FINALLY!
Interesting article I wanted to share with my readers.
By Ann Levin, Associated PressPosted: 01/06/2010 12:00:00 AM PST
Indian food in America is having its "Slumdog Millionaire" moment.Supermarket shelves are lined with chutneys, pickles and sauces and all manner of boxed heat-and-serve Indian meals. The quality and number of Indian restaurants has soared, offering an alternative to cheap all-you-can-eat buffets. And a flurry of new cookbooks is introducing home cooks to subtle regional differences in Indian cuisine shaped by climate, geography, religion and caste.
The growing awareness of Indian culture and cuisine is due to the big influx of immigrants from South Asia since 1965, when national origin quotas favoring Europeans were abolished.
Since then, the United States has witnessed a remarkable flowering of Indian talent, energy and drive as well as a seemingly insatiable appetite for all things Indian, including bhangra music, Bollywood films and yoga. Perhaps nothing expresses America's fascination with that giant emerging economy more than the runaway success of the British film "Slumdog Millionaire," a rags-to-riches tale, based in the Mumbai slums, that won eight Academy Awards in 2009.
The growing Indian presence also comes at a time when the popularity of cooking shows — including Bravo's "Top Chef," hosted by Indian actress and model Padma Lakshmi — and an increase in foreign travel have made Americans more adventurous eaters.
"The American palate is no longer bland," says Andrew F. Smith, editor of the Oxford Encyclopedia of Food and Drink of America, who predicts that Indian food will take off in the next decade the way sushi bars did in the 1980s and Thai food did in the '90s.

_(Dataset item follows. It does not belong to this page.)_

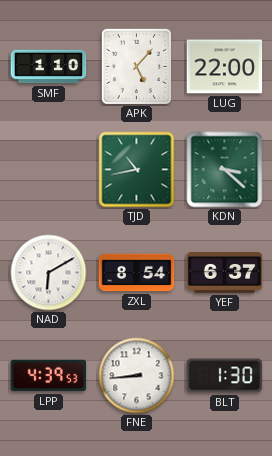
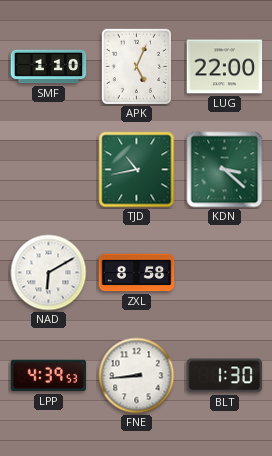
APK: 5:07 -> 5:04
ZXL: 8:54 -> 8:58
YEF: 6:37 -> none
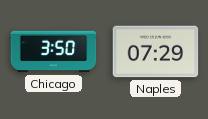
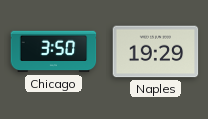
Naples: 07:29 -> 19:29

New York, the dining capital of the nation, has seen an explosion in the number of Indian restaurants in recent years. New York University sociologist and food studies scholar Krishnendu Ray counts some 350 Indian restaurants today compared to the 19 listed in the 1978 edition of a restaurant guide.
But while Indians are among the fastest growing ethnic groups in this country, notes Ray, the population of 2.7 million is still a tiny presence in a nation of more than 300 million people. Also, the bulk of the Indian immigrant population simply hasn't been here that long.
Chicken Marsala and focaccia may be household words today for tens of millions of Americans but Italians have been in the U.S. in large numbers since the late 19th century, became assimilated and moved up the social and economic ladder.
Whether ground fenugreek and coriander become flavors as familiar to Americans as basil and oregano depends in large part on whether Indians can do the same thing, according to Ray.
"In 2065, Indian may be in the same place as Italian food," he says.